Solo veías un paredón grueso, de esos que van quedando cuando ya todo se cayó, y hasta las piedras de los potreros, ya en la tierra, se huyen rodando, buscando en donde servir de algo… Ahí en ese paredón estaba recargado un arado inservible. Sin “reja” pues, como pistola sin balas, como cuchillo sin hoja… Paredón y arado ya se conocían todas sus mentiras. Las verdades eran pocas. Una sirvió para detener el viento y el otro para rajar la tierra. ¿Cuánta plática se puede sacar de eso? Muy poca, por eso cuando platicaban, inventaban.

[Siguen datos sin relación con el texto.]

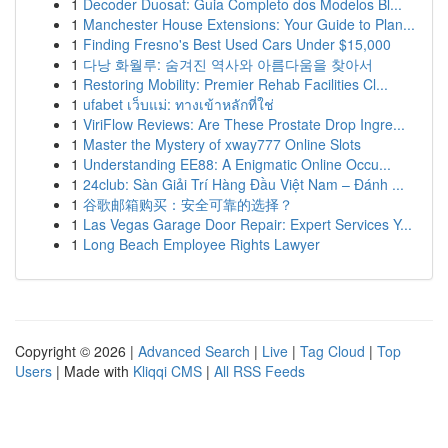
1
Decoder Duosat: Guia Completo dos Modelos Bl...
1
Manchester House Extensions: Your Guide to Plan...
1
Finding Fresno's Best Used Cars Under $15,000
1
다낭 화월루: 숨겨진 역사와 아름다움을 찾아서
1
Restoring Mobility: Premier Rehab Facilities Cl...
1
ufabet เว็บแม่: ทางเข้าหลักที่ใช่
1
ViriFlow Reviews: Are These Prostate Drop Ingre...
1
Master the Mystery of xway777 Online Slots
1
Understanding EE88: A Enigmatic Online Occu...
1
24club: Sàn Giải Trí Hàng Đầu Việt Nam – Đánh ...
1
谷歌邮箱购买：安全可靠的选择？
1
Las Vegas Garage Door Repair: Expert Services Y...
1
Long Beach Employee Rights Lawyer
Copyright © 2026 |
Advanced Search
|
Live
|
Tag Cloud
|
Top
Users
| Made with
Kliqqi CMS
|
All RSS Feeds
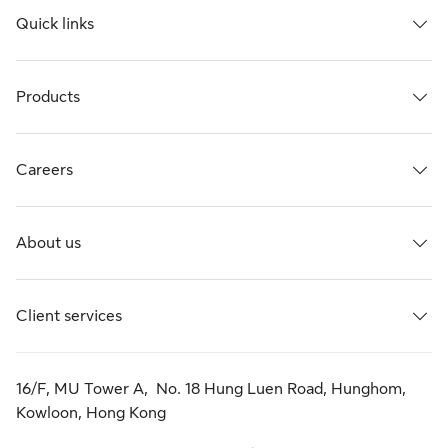
Quick links
Products
Careers
About us
Client services
16/F, MU Tower A, No. 18 Hung Luen Road, Hunghom,
Kowloon, Hong Kong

Esa barda era lo único que quedaba del casco de lo que alguna vez fue una hacienda. Sus hondos sentires anidaban en aquellos que fueron momentos de sobrades, hartura y poderío. Esa tapia descarapelada fue parte del frente de la hacienda, de forma que en sus ayeres escuchó lo mero principal, díceres de tantísima gente quienes caminando o montando pisaban el camino empedrado que les conducía a la entrada grande; carretas, carretones y carruajes, todo pasaba por ahí, a los pies de su altura. Por esa razón la barda sabía de tratos, pleitos, peticiones y mentiras… De frente podía ver todo lo que se acercaba y penetraba al casco de la hacienda. En fin, “en sus tiempos tuvo noche y día para ver y oír…”, dijo el paredón, que guarda como recuerdo especial las pláticas de amor, unas prometiendo, otras pidiendo, en aquellas noches en donde su atención se acercaba a los ventanales.

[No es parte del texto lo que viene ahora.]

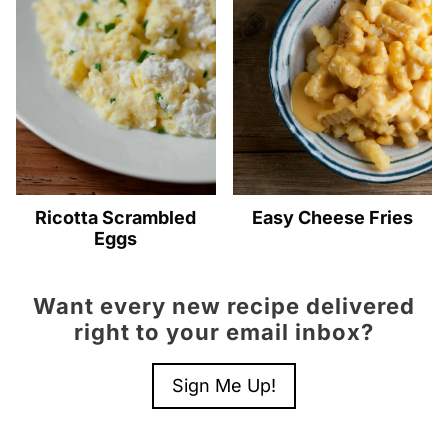
Ricotta Scrambled
Easy Cheese Fries
Eggs
Want every new recipe delivered
right to your email inbox?
Sign Me Up!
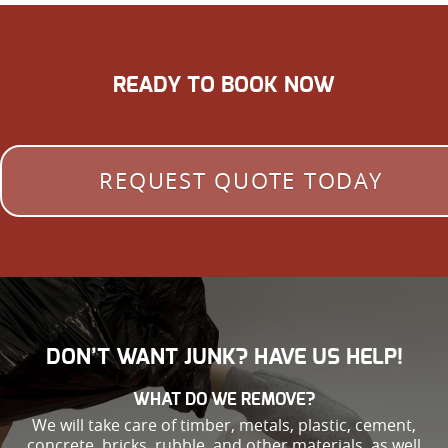
READY TO BOOK NOW
REQUEST QUOTE TODAY
DON’T WANT JUNK? HAVE US HELP!
WHAT DO WE REMOVE?
We will take care of timber, metals, plastic, cement,
concrete, bricks, rubble, and other materials, as well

Su charla inició diciendo:
?Todo empezó para mi mal. Desde que se dieron los primeros fusilamientos, los cuerpos rebotaban en mí y los chorros de sangre hicieron que mi santo se volteara y me diera la espalda. Y aquí estoy, como vieja sin dientes, mutilada y sin el consuelo de una ventana. No tengo más que a este arado sin “reja” al que sirvo de recargadera. Solo soy un pedazo de barda de lo que fue una hacienda. Y ni siquiera me puedo suicidar. Seguramente algo muy fuerte debo allá, mero arriba.
?Ya déjate de quejas aquí ante la visita ?dijo el arado?. Ciertamente que fuiste grande, pero ayer aquí estabas y hoy mismo aquí estás. No, yo extraño más. Me paseaba de surco en surco, no solo abriendo la tierra para recibir la semilla, no; también rompía terrones y sacaba piedras, volteaba la tierra para formar el surco. Todo en ese paseo que mal no terminaba cuando ya estaba empezando de nuevo. En tierra seca como tú misma ?y el arado se recargó más en el paredón?, o en tierrita húmeda que lavaba mi “reja” como si fuera mi propia cara, que hasta me hacía sentir que a cada rato me bautizaba.